● Work to complete: Word for word and without images, transcribe all of the records.

Collection entries:
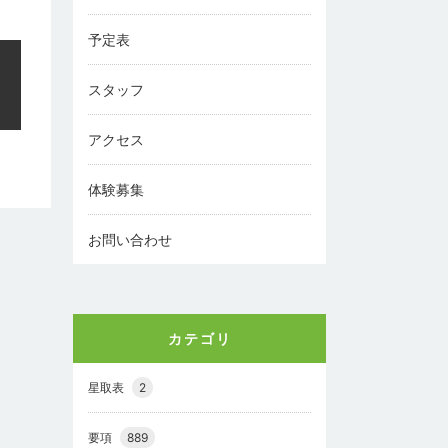
予定表
スタッフ
アクセス
体験募集
お問い合わせ
カテゴリ
星取表
2
要項
889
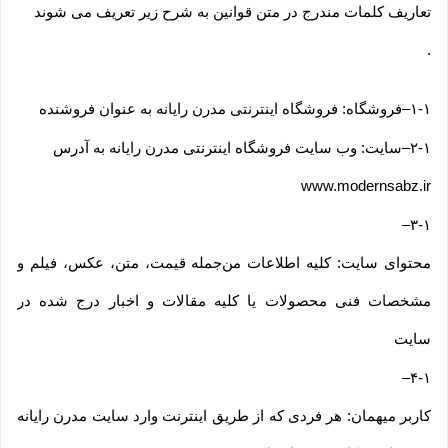
تعاریف کلمات مندرج در متن قوانین به شرح زیر تعریف می شوند
.
۱-۱
–
فروشگاه: فروشگاه اینترنتی مدرن رایانه به عنوان فروشنده
۲-۱
–
سایت: وب سایت فروشگاه اینترنتی مدرن رایانه به آدرس
www.modernsabz.ir
–
۳-۱
محتوای سایت: کلیه اطلاعات من‌جمله قیمت، متن، عکس، فیلم و
مشخصات فنی محصولات یا کلیه مقالات و اخبار درج شده در
سایت
–
۴-۱
کاربر میهمان: هر فردی که از طریق اینترنت وارد سایت مدرن رایانه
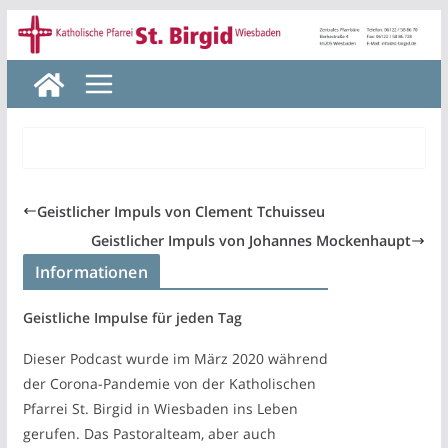
Zum
Inhalt
springen
Geistlicher Impuls von Clement Tchuisseu
Geistlicher Impuls von Johannes Mockenhaupt
Informationen
Geistliche Impulse für jeden Tag
Dieser Podcast wurde im März 2020 während
der Corona-Pandemie von der Katholischen
Pfarrei St. Birgid in Wiesbaden ins Leben
gerufen. Das Pastoralteam, aber auch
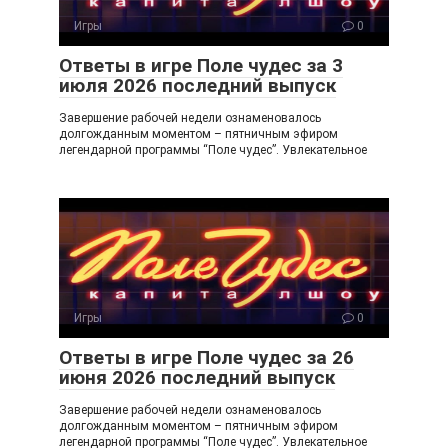
Игры
0
Ответы в игре Поле чудес за 3
июля 2026 последний выпуск
Завершение рабочей недели ознаменовалось
долгожданным моментом – пятничным эфиром
легендарной программы “Поле чудес”. Увлекательное
Игры
0
Ответы в игре Поле чудес за 26
июня 2026 последний выпуск
Завершение рабочей недели ознаменовалось
долгожданным моментом – пятничным эфиром
легендарной программы “Поле чудес”. Увлекательное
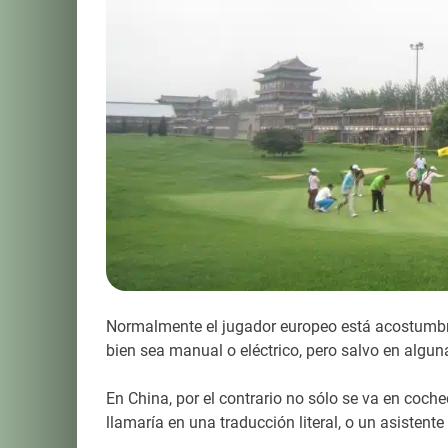
Normalmente el jugador europeo está acostumbra
bien sea manual o eléctrico, pero salvo en algu
En China, por el contrario no sólo se va en coche
llamaría en una traducción literal, o un asistente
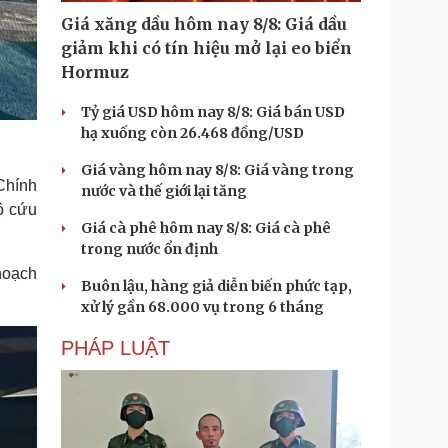
Giá xăng dầu hôm nay 8/8: Giá dầu
giảm khi có tín hiệu mở lại eo biển
Hormuz
Tỷ giá USD hôm nay 8/8: Giá bán USD
hạ xuống còn 26.468 đồng/USD
Giá vàng hôm nay 8/8: Giá vàng trong
Chính
nước và thế giới lại tăng
ộ cứu
Giá cà phê hôm nay 8/8: Giá cà phê
trong nước ổn định
 hoạch
Buôn lậu, hàng giả diễn biến phức tạp,
xử lý gần 68.000 vụ trong 6 tháng
PHÁP LUẬT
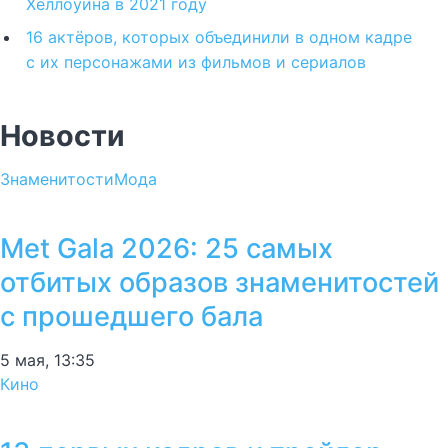
Хеллоуина в 2021 году
16 актёров, которых объединили в одном кадре
с их персонажами из фильмов и сериалов
Новости
Знаменитости
Мода
Met Gala 2026: 25 самых
отбитых образов знаменитостей
с прошедшего бала
5 мая, 13:35
Кино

● Your solution:
予定表
スタッフ
アクセス
体験募集
お問い合わせ
カテゴリ
星取表
2
要項
889
تعاریف کلمات مندرج در متن قوانین به شرح زیر تعریف می شوند
.
۱-۱
–
فروشگاه: فروشگاه اینترنتی مدرن رایانه به عنوان فروشنده
۲-۱
–
سایت: وب سایت فروشگاه اینترنتی مدرن رایانه به آدرس
www.modernsabz.ir
–
۳-۱
محتوای سایت: کلیه اطلاعات من‌جمله قیمت، متن، عکس، فیلم و
مشخصات فنی محصولات یا کلیه مقالات و اخبار درج شده در
سایت
–
۴-۱
کاربر میهمان: هر فردی که از طریق اینترنت وارد سایت مدرن رایانه
Zum
Inhalt
springen
Geistlicher Impuls von Clement Tchuisseu
Geistlicher Impuls von Johannes Mockenhaupt
Informationen
Geistliche Impulse für jeden Tag
Dieser Podcast wurde im März 2020 während
der Corona-Pandemie von der Katholischen
Pfarrei St. Birgid in Wiesbaden ins Leben
gerufen. Das Pastoralteam, aber auch
Игры
0
Ответы в игре Поле чудес за 3
июля 2026 последний выпуск
Завершение рабочей недели ознаменовалось
долгожданным моментом – пятничным эфиром
легендарной программы “Поле чудес”. Увлекательное
Игры
0
Ответы в игре Поле чудес за 26
июня 2026 последний выпуск
Завершение рабочей недели ознаменовалось
долгожданным моментом – пятничным эфиром
легендарной программы “Поле чудес”. Увлекательное
Normalmente el jugador europeo está acostumbra
bien sea manual o eléctrico, pero salvo en algu
En China, por el contrario no sólo se va en coche
llamaría en una traducción literal, o un asistente
Giá xăng dầu hôm nay 8/8: Giá dầu
giảm khi có tín hiệu mở lại eo biển
Hormuz
Tỷ giá USD hôm nay 8/8: Giá bán USD
hạ xuống còn 26.468 đồng/USD
Giá vàng hôm nay 8/8: Giá vàng trong
Chính
nước và thế giới lại tăng
ộ cứu
Giá cà phê hôm nay 8/8: Giá cà phê
trong nước ổn định
 hoạch
Buôn lậu, hàng giả diễn biến phức tạp,
xử lý gần 68.000 vụ trong 6 tháng
PHÁP LUẬT
Хеллоуина в 2021 году
16 актёров, которых объединили в одном кадре
с их персонажами из фильмов и сериалов
Новости
Знаменитости
Мода
Met Gala 2026: 25 самых
отбитых образов знаменитостей
с прошедшего бала
5 мая, 13:35
Кино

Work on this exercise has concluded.